The HTTP standard defines eight different kinds of messages.

The client sends a GET request to ask for a representation of a resource, identified by a URL. The GET is defined as a safe HTTP method.  It’s just a request for information.

The most common response code to a GET request is 200 (OK). Redirect codes like 301 (Moved Permanently) are also common.

The client sends a DELETE request when it wants a resource to go away. If a DELETE request succeeds, the possible status codes are 204 (No Content), 200 (OK); and 202 (Accepted).

If a client tries to GET a resource that has been DELETEd, the server will return an error response code, usually 404 (Not Found) or 410 (Gone).

DELETE is not a safe method. Once you delete a resource, it’s gone. The resource state has permanently changed. You can send another DELETE request, and you might get a 404 error, but the resource state is exactly as it was after the first request. The resource is still gone. That’s idempotence.

Sending a POST request to a resource creates a new resource. When a client sends a POST request, it sends a representation of the resource it wants to create in the request’s entity-body. The most common response code to a POST request is 201 (Created). The Location header lets the client know the URL to this new resource. Another common response code is 202 (Accepted), which means that the server intends to create a new resource based on the given representation, but hasn’t actually created it yet.

The POST method is neither safe nor idempotent. Every POST create a new resource.

A PUT request is a request to modify resource state. The client takes the representation it got from a GET request, modifies it, and sends it back as the payload of a PUT request. If the server decides to accept a PUT request, the server changes the resource state to match what the client says in the representation, and usually sends either 200 (OK) or 204 (No Content).

PUT is idempotent, just like DELETE. If you send the same PUT request 10 times, the result is the same as if you’d only sent it once.

HEAD is a safe method, just like GET. The server is supposed to treat a HEAD request exactly the same as a GET request, but it’s not supposed to send a an entity-body—only the HTTP status code and the headers.

Using HEAD instead of GET may not save any time (the server still has to generate all the appropriate HTTP headers), but it will definitely save bandwidth.

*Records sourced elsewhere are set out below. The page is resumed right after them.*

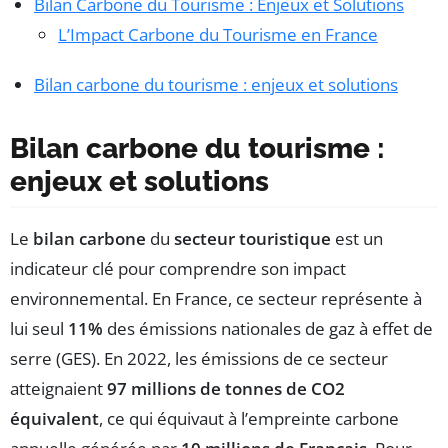
Bilan Carbone du Tourisme : Enjeux et Solutions
L’Impact Carbone du Tourisme en France
Bilan carbone du tourisme : enjeux et solutions
Bilan carbone du tourisme :
enjeux et solutions
Le
bilan carbone
du
secteur touristique
est un
indicateur clé pour comprendre son impact
environnemental. En France, ce secteur représente à
lui seul
11%
des émissions nationales de gaz à effet de
serre (GES). En 2022, les émissions de ce secteur
atteignaient
97 millions de tonnes de CO2
équivalent
, ce qui équivaut à l’empreinte carbone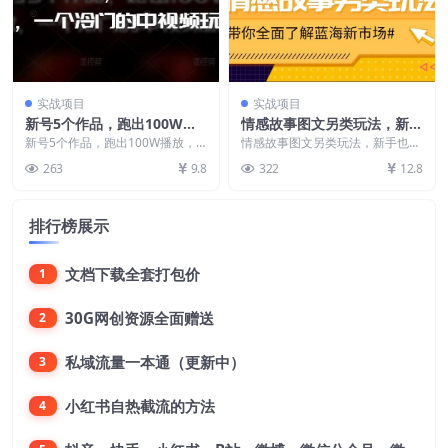
实战项目
实战项目
新号5个作品，跑出100W播
情感故事图文另类玩法，新手
放，一个冷门的中视频玩法
也能轻松学会，简单搬运月入
新号5个作品，跑出100W播放，
情感故事图文另类玩法，新手也能
【揭秘】
一个冷门的中视频玩法【揭秘】
万元
轻松学会，简单搬运月入万元 项
263
9.8
322
12.8
中视频很卷，但是目...
目课程： 1、项目原...
排行榜展示
文档下载全套打包价
1
30G网创资源全面赠送
2
私域流量一本通（更新中）
3
小红书自热截流的方法
4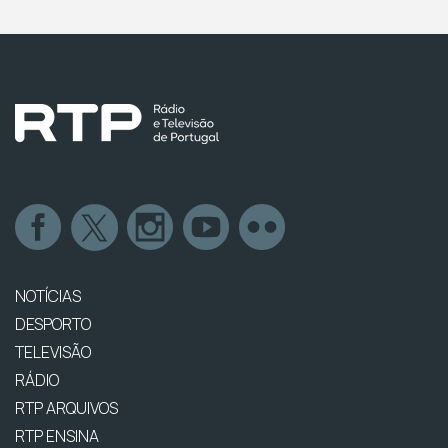
NOTÍCIAS
DESPORTO
TELEVISÃO
RÁDIO
RTP ARQUIVOS
RTP ENSINA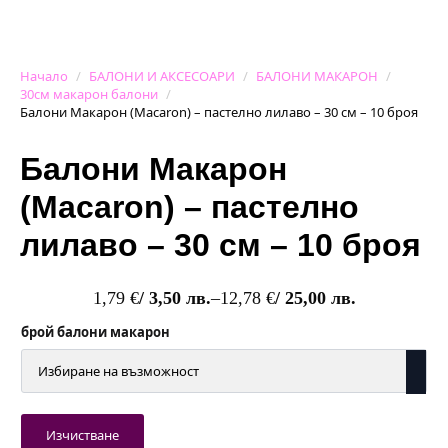
Начало
БАЛОНИ И АКСЕСОАРИ
БАЛОНИ МАКАРОН
30см макарон балони
Балони Макарон (Macaron) – пастелно лилаво – 30 см – 10 броя
Балони Макарон
(Macaron) – пастелно
лилаво – 30 см – 10 броя
1,79
€
/ 3,50 лв.
–
12,78
€
/ 25,00 лв.
Price
range:
брой балони макарон
1,79 €
/
3,50 лв.
through
12,78 €
Изчистване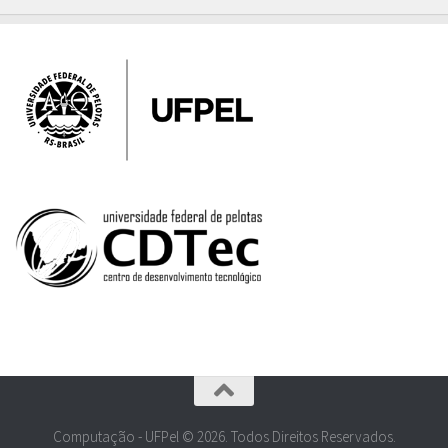
Computação - UFPel © 2026. Todos Direitos Reservados.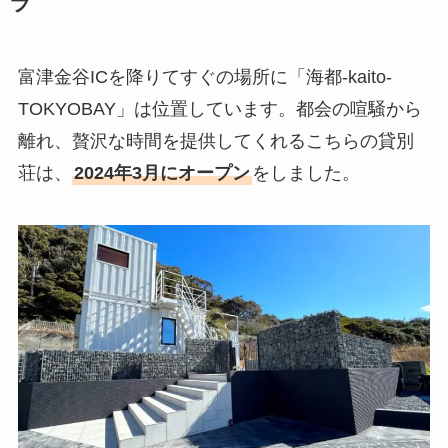
ラ
富津金谷ICを降りてすぐの場所に「海都-kaito-
TOKYOBAY」は位置しています。都会の喧騒から
離れ、贅沢な時間を提供してくれるこちらの貸別
荘は、
2024年3月にオープン
をしました。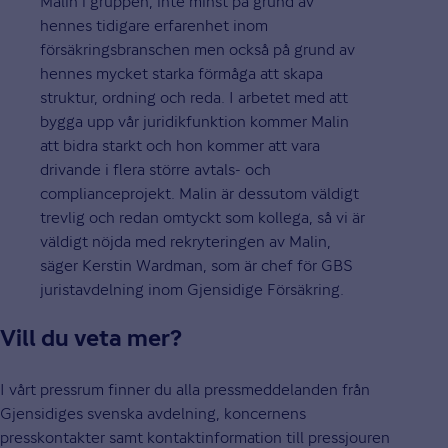
Malin i gruppen, inte minst på grund av
hennes tidigare erfarenhet inom
försäkringsbranschen men också på grund av
hennes mycket starka förmåga att skapa
struktur, ordning och reda. I arbetet med att
bygga upp vår juridikfunktion kommer Malin
att bidra starkt och hon kommer att vara
drivande i flera större avtals- och
complianceprojekt. Malin är dessutom väldigt
trevlig och redan omtyckt som kollega, så vi är
väldigt nöjda med rekryteringen av Malin,
säger Kerstin Wardman, som är chef för GBS
juristavdelning inom Gjensidige Försäkring.
Vill du veta mer?
I vårt pressrum finner du alla pressmeddelanden från
Gjensidiges svenska avdelning, koncernens
presskontakter samt kontaktinformation till pressjouren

OPTIONS is a primitive discovery mechanism for HTTP. The response to an OPTIONS request contains the HTTP Allow header, which lays out which HTTP methods the resource supports.

200 OK

Representations can get really big. “Modify the representation and PUT it back” is a simple rule, but if you just want to change one little bit of resource state, it can be pretty wasteful. The PUT rule can also lead to unintentional conflicts with other users who are modifying the same document. It would be nice if you could just send the server the parts of the document you want to change.

The PATCH method allows for this. Instead of PUTting a full representation, you can create a special “diff ” representation and send it to the server as the payload of a PATCH request.

The best response codes for a successful PATCH are the same as for PUT and DELETE: 200 (OK) if the server wants to send data (such as an updated representation of the resource) along with its response, and 204 (No Content) if the server just wants to indicate success.

PATCH is neither safe nor idempotent.

Remember that PATCH is not defined in the HTTP specification. It’s an extension designed specifically for web APIs, and it’s relatively recent (RFC 5789 was published in 2010). This means that tool support for PATCH, and for the diff
documents it uses, is not as good as the support for PUT.

LINK and UNLINK manage the hypermedia links between resources. These methods are defined in an Internet-Draft, and until that draft is approved as an RFC, tool support for them will be even worse than for PATCH.

LINK and UNLINK are idempotent, but not safe.